Previous studies indicate that FOXO-binding proteins, including Zfp38, 14–3-3 Z and FCoR [17,18,19], are implicated in FOXO1-mediated transcriptional repression. We thus measured the expression levels of these potential targets in brown and white adipocytes upon BATSP1 treatment. First, we measured the transcript levels of these genes in adipocytes by RT‒qPCR analysis and found that they were not influenced by BATSP1 (Fig. S7A), suggesting that the regulation of BATSP1 does not occur at the transcriptional level.
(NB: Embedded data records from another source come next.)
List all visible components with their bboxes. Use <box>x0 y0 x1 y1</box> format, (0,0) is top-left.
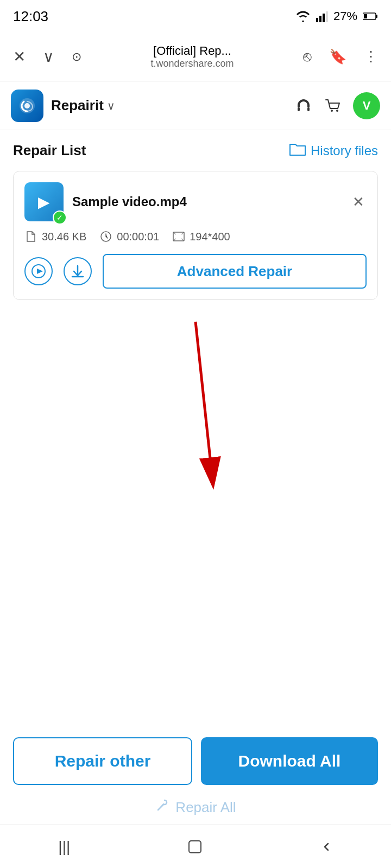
svg-rect-10 <box>307 107 310 111</box>
android-menu-button[interactable]: ||| <box>42 833 86 861</box>
android-back-button[interactable] <box>304 835 349 859</box>
wifi-icon <box>295 10 311 22</box>
bottom-section: Repair other Download All Repair All <box>0 726 391 825</box>
browser-bookmark-icon[interactable]: 🔖 <box>325 44 351 69</box>
app-header: Repairit ∨ V <box>0 81 391 130</box>
pointer-arrow <box>141 311 250 506</box>
folder-svg-icon <box>289 141 306 156</box>
repair-all-label[interactable]: Repair All <box>175 799 236 816</box>
browser-page-title: [Official] Rep... <box>153 44 231 58</box>
app-name-label: Repairit <box>51 97 104 114</box>
support-icon[interactable] <box>294 97 313 115</box>
card-actions: Advanced Repair <box>24 254 367 289</box>
content-area: Repair List History files ▶ ✓ Sample vid… <box>0 130 391 517</box>
repair-list-title: Repair List <box>13 142 86 159</box>
repairit-logo-icon <box>17 96 37 116</box>
preview-button[interactable] <box>24 257 53 285</box>
repair-other-button[interactable]: Repair other <box>13 737 192 785</box>
file-duration: 00:00:01 <box>117 231 159 243</box>
video-card-header: ▶ ✓ Sample video.mp4 ✕ <box>24 182 367 221</box>
download-preview-button[interactable] <box>64 257 92 285</box>
video-filename: Sample video.mp4 <box>72 194 187 209</box>
video-card: ▶ ✓ Sample video.mp4 ✕ 30.46 KB 0 <box>13 171 378 300</box>
svg-line-18 <box>195 322 212 474</box>
history-files-link[interactable]: History files <box>289 141 378 160</box>
meta-size: 30.46 KB <box>24 230 86 243</box>
battery-text: 27% <box>333 9 357 23</box>
svg-rect-5 <box>376 15 377 18</box>
download-all-button[interactable]: Download All <box>201 737 378 785</box>
svg-point-12 <box>336 110 338 112</box>
bottom-buttons: Repair other Download All <box>13 737 378 785</box>
svg-rect-19 <box>189 841 201 853</box>
svg-rect-1 <box>319 16 321 22</box>
close-card-button[interactable]: ✕ <box>350 192 367 213</box>
file-resolution: 194*400 <box>190 231 230 243</box>
file-icon <box>24 230 37 243</box>
video-thumbnail: ▶ ✓ <box>24 182 64 221</box>
browser-filter-icon[interactable]: ⊙ <box>67 46 86 68</box>
battery-icon <box>363 12 378 21</box>
play-icon: ▶ <box>38 193 50 211</box>
file-size: 30.46 KB <box>42 231 86 243</box>
status-icons: 27% <box>295 9 378 23</box>
app-name-area: Repairit ∨ <box>51 97 287 114</box>
user-avatar[interactable]: V <box>353 92 380 119</box>
browser-bar: ✕ ∨ ⊙ [Official] Rep... t.wondershare.co… <box>0 33 391 81</box>
video-info: ▶ ✓ Sample video.mp4 <box>24 182 187 221</box>
status-bar: 12:03 27% <box>0 0 391 33</box>
svg-point-8 <box>24 103 30 108</box>
app-name-chevron-icon[interactable]: ∨ <box>107 99 115 112</box>
meta-duration: 00:00:01 <box>99 230 159 243</box>
play-circle-icon <box>31 264 46 279</box>
clock-icon <box>99 230 112 243</box>
cart-icon[interactable] <box>324 97 342 115</box>
meta-resolution: 194*400 <box>172 230 230 243</box>
wrench-icon <box>155 798 170 813</box>
browser-share-icon[interactable]: ⎋ <box>299 44 316 69</box>
signal-icon <box>316 10 328 22</box>
browser-close-icon[interactable]: ✕ <box>9 43 30 70</box>
download-icon <box>70 264 85 279</box>
svg-rect-2 <box>323 14 325 22</box>
browser-url-text: t.wondershare.com <box>150 58 234 69</box>
home-square-icon <box>187 839 203 855</box>
browser-more-icon[interactable]: ⋮ <box>360 44 382 69</box>
advanced-repair-button[interactable]: Advanced Repair <box>103 254 367 289</box>
check-badge: ✓ <box>53 210 67 225</box>
browser-back-icon[interactable]: ∨ <box>39 43 59 70</box>
svg-rect-6 <box>364 14 367 18</box>
repair-list-header: Repair List History files <box>13 141 378 160</box>
svg-marker-16 <box>37 269 43 274</box>
folder-icon <box>289 141 306 160</box>
android-home-button[interactable] <box>171 833 219 860</box>
repair-all-row: Repair All <box>13 794 378 819</box>
app-logo <box>11 90 43 122</box>
svg-rect-0 <box>316 18 318 22</box>
video-meta: 30.46 KB 00:00:01 194*400 <box>24 230 367 243</box>
header-actions: V <box>294 92 380 119</box>
arrow-container <box>13 311 378 517</box>
back-chevron-icon <box>320 840 333 853</box>
repair-all-icon <box>155 798 170 817</box>
svg-rect-9 <box>298 107 300 111</box>
history-files-label: History files <box>311 143 378 158</box>
browser-url-area: [Official] Rep... t.wondershare.com <box>94 44 290 69</box>
svg-rect-3 <box>326 11 328 22</box>
android-nav: ||| <box>0 825 391 868</box>
status-time: 12:03 <box>13 8 48 25</box>
svg-point-11 <box>331 110 333 112</box>
resolution-icon <box>172 230 185 243</box>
Second, we compared the protein levels of these genes in adipocytes treated with BATSP1. However, the protein expression levels of ZFP238 and 14-3-3 Z were comparable in BATSP1-treated and control adipocytes (Fig. S7B). Regrettably, no antibodies against FCoR are commercially available. Based on these findings, we conclude that these genes may not be involved in FOXO1-mediated repression of UCP1 transcription after BATSP1 stimulation. The target of BATSP1 that regulates the thermogenic program in cooperation with Foxo1 remains to be further clarified.